La madrugada del 3 de enero de 2026, fue una noche que muchos caraqueños no olvidarán pronto. La ciudad, ya afectada por años de crisis económica y política, vivió un episodio de gran tensión cuando una serie de explosiones, sobrevuelos militares y apagones masivos sumieron a sus habitantes en una atmósfera de pánico y confusión. …
“Una noche de terror en la capital venezolana: Bombas y balas azotan Caracas, con aeropuertos, bases militares y centros del poder como objetivos directos”

La madrugada del 3 de enero de 2026, fue una noche que muchos caraqueños no olvidarán pronto. La ciudad, ya afectada por años de crisis económica y política, vivió un episodio de gran tensión cuando una serie de explosiones, sobrevuelos militares y apagones masivos sumieron a sus habitantes en una atmósfera de pánico y confusión. Los sonidos de las detonaciones, que llegaban desde diferentes puntos de la ciudad y zonas conurbadas, se mezclaron con el ruido de aviones volando bajo y cortes generalizados en el suministro eléctrico, despertando a miles de personas en medio del miedo y la incertidumbre.

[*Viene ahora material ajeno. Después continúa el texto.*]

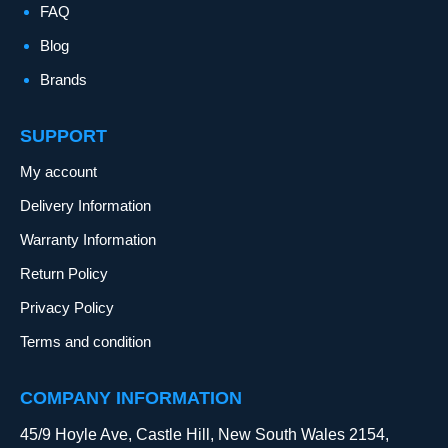
FAQ
Blog
Brands
SUPPORT
My account
Delivery Information
Warranty Information
Return Policy
Privacy Policy
Terms and condition
COMPANY INFORMATION
45/9 Hoyle Ave, Castle Hill, New South Wales 2154,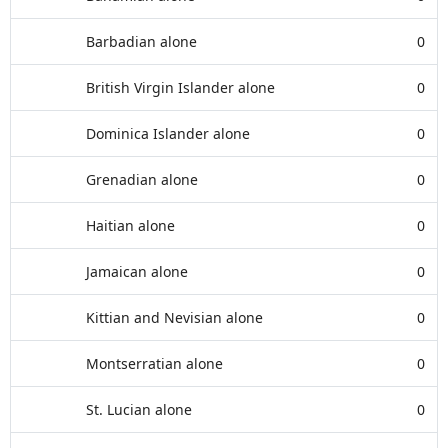
Barbadian alone
0
British Virgin Islander alone
0
Dominica Islander alone
0
Grenadian alone
0
Haitian alone
0
Jamaican alone
0
Kittian and Nevisian alone
0
Montserratian alone
0
St. Lucian alone
0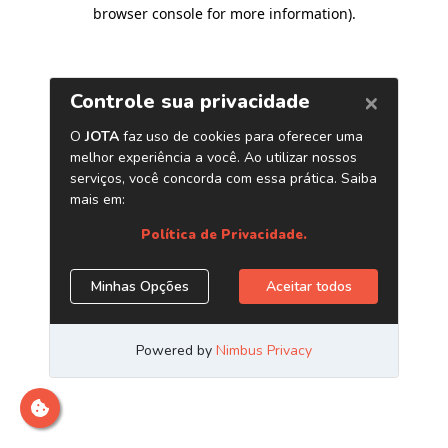
browser console for more information)
.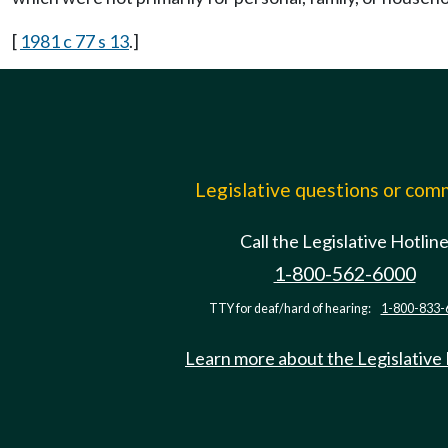
[
1981 c 77 s 13
.]
Legislative questions or co
Call the Legislative Hotlin
1-800-562-6000
TTY for deaf/hard of hearing:
1-800-833-
Learn more about the Legislative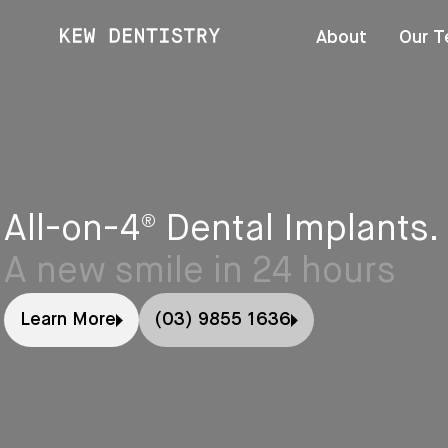
About
Our 
All-on-4® Dental Implants.
A new smile in 24 hours
Learn More
(03) 9855 1636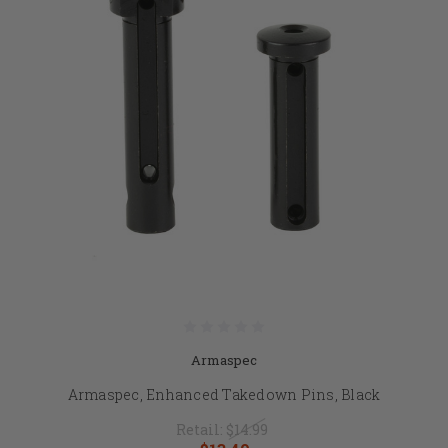
Armaspec
Armaspec, Enhanced Takedown Pins, Black
Retail:
$14.99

La primera explosión tuvo lugar alrededor de las 02:00 horas del sábado, y rápidamente se extendió por toda la ciudad. El estruendo fue tal que despertó a personas en diferentes barrios y zonas residenciales. La gente salió a las calles, alarmada y confundida, tratando de entender qué estaba sucediendo. Algunos intentaron buscar información en sus teléfonos móviles o en la radio, mientras que otros simplemente se quedaban allí, paralizados por el miedo.

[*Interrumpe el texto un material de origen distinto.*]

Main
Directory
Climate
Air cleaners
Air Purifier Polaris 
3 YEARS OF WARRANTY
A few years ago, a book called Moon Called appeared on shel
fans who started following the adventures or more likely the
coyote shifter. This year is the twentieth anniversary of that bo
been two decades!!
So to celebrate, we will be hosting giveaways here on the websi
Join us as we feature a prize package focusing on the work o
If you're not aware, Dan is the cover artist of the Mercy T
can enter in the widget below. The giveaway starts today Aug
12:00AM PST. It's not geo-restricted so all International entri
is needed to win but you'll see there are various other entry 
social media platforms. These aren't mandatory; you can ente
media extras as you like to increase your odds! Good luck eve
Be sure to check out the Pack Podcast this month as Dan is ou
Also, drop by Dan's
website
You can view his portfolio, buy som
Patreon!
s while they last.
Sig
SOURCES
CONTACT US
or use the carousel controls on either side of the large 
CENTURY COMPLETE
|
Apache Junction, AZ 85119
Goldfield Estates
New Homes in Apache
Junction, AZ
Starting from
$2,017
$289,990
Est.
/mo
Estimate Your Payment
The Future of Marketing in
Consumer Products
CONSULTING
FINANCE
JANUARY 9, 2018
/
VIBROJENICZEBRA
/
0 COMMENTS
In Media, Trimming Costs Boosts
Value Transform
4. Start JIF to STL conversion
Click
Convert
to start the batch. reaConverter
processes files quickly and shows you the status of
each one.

En algunas zonas, los residentes vieron aeronaves volando muy bajo sobre sus cabezas, lo que solo aumentó la tensión y la ansiedad. La gente se escondió en sus hogares o en lugares seguros, esperando que todo pasara pronto. Sin embargo, las detonaciones continuaron, y los apagones eléctricos se extendieron por toda la ciudad, dejando a muchos sin luz ni agua.
La infraestructura estratégica de la ciudad también fue objeto de ataques directos. Se reportaron explosiones en instalaciones militares y estatales, lo que solo aumentó la inquietud y el temor. La gente se preguntaba qué estaba pasando y quién era responsable de los ataques. Algunos creían que se trataba de un ataque militar, mientras que otros pensaban que podría ser una acción de vandálicos o incluso un ejercicio militar mal planeado.

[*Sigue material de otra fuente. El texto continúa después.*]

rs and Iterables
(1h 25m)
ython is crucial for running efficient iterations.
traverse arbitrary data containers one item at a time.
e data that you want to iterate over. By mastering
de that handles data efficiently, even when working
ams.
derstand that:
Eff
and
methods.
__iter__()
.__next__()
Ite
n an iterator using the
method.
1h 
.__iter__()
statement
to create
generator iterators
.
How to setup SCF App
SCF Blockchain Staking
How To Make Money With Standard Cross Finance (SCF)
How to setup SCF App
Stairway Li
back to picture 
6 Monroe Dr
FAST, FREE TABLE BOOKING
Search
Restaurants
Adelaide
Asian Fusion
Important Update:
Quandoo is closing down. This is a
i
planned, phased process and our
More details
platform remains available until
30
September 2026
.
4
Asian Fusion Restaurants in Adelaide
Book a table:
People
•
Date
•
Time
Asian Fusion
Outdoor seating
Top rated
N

La situación en la ciudad se mantuvo tensa durante horas, con personas saliendo a las calles para buscar ayuda y información. Los servicios de emergencia trabajaron para responder a los llamados y restablecer el orden, pero la situación siguió siendo muy difícil. La gente se sentía asustada y confundida, sin saber qué sucedería a continuación.
Finalmente, alrededor del amanecer, la situación comenzó a normalizarse, aunque la ciudad seguía en un estado de alerta. La gente se reunió en los espacios públicos para hablar sobre lo que había pasado y compartir sus experiencias. Algunos expresaron su rabia y frustración por la falta de información y la inestabilidad que rodeaba a la ciudad.
La madrugada del 3 de enero de 2026, fue una noche que Caracas no olvidará pronto. La ciudad se vio envuelta en un episodio de gran tensión y confusión, que dejó a miles de personas con preguntas y temores. Sin embargo, la gente también demostró su capacidad para unirse y superar los desafíos, lo que es un signo positivo en tiempos difíciles.